START Supplied material

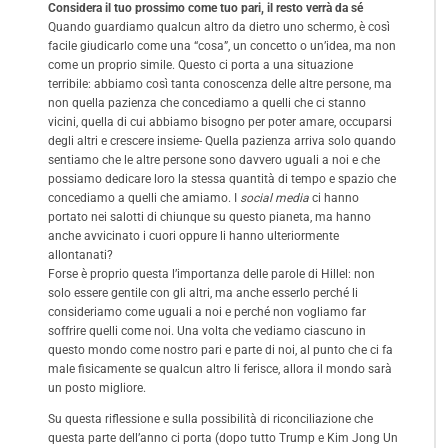
Considera il tuo prossimo come tuo pari, il resto verrà da sé
Quando guardiamo qualcun altro da dietro uno schermo, è così
facile giudicarlo come una “cosa”, un concetto o un’idea, ma non
come un proprio simile. Questo ci porta a una situazione
terribile: abbiamo così tanta conoscenza delle altre persone, ma
non quella pazienza che concediamo a quelli che ci stanno
vicini, quella di cui abbiamo bisogno per poter amare, occuparsi
degli altri e crescere insieme- Quella pazienza arriva solo quando
sentiamo che le altre persone sono davvero uguali a noi e che
possiamo dedicare loro la stessa quantità di tempo e spazio che
concediamo a quelli che amiamo. I
social media
ci hanno
portato nei salotti di chiunque su questo pianeta, ma hanno
anche avvicinato i cuori oppure li hanno ulteriormente
allontanati?
Forse è proprio questa l’importanza delle parole di Hillel: non
solo essere gentile con gli altri, ma anche esserlo perché li
consideriamo come uguali a noi e perché non vogliamo far
soffrire quelli come noi. Una volta che vediamo ciascuno in
questo mondo come nostro pari e parte di noi, al punto che ci fa
male fisicamente se qualcun altro li ferisce, allora il mondo sarà
un posto migliore.
Su questa riflessione e sulla possibilità di riconciliazione che
questa parte dell’anno ci porta (dopo tutto Trump e Kim Jong Un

END Supplied material

**Your assignment:** Print out the entries above word for word from the first line to the line containing "questo mondo come", both included, omitting the pictures.

**Task result:**
Considera il tuo prossimo come tuo pari, il resto verrà da sé
Quando guardiamo qualcun altro da dietro uno schermo, è così
facile giudicarlo come una “cosa”, un concetto o un’idea, ma non
come un proprio simile. Questo ci porta a una situazione
terribile: abbiamo così tanta conoscenza delle altre persone, ma
non quella pazienza che concediamo a quelli che ci stanno
vicini, quella di cui abbiamo bisogno per poter amare, occuparsi
degli altri e crescere insieme- Quella pazienza arriva solo quando
sentiamo che le altre persone sono davvero uguali a noi e che
possiamo dedicare loro la stessa quantità di tempo e spazio che
concediamo a quelli che amiamo. I
social media
ci hanno
portato nei salotti di chiunque su questo pianeta, ma hanno
anche avvicinato i cuori oppure li hanno ulteriormente
allontanati?
Forse è proprio questa l’importanza delle parole di Hillel: non
solo essere gentile con gli altri, ma anche esserlo perché li
consideriamo come uguali a noi e perché non vogliamo far
soffrire quelli come noi. Una volta che vediamo ciascuno in
questo mondo come nostro pari e parte di noi, al punto che ci fa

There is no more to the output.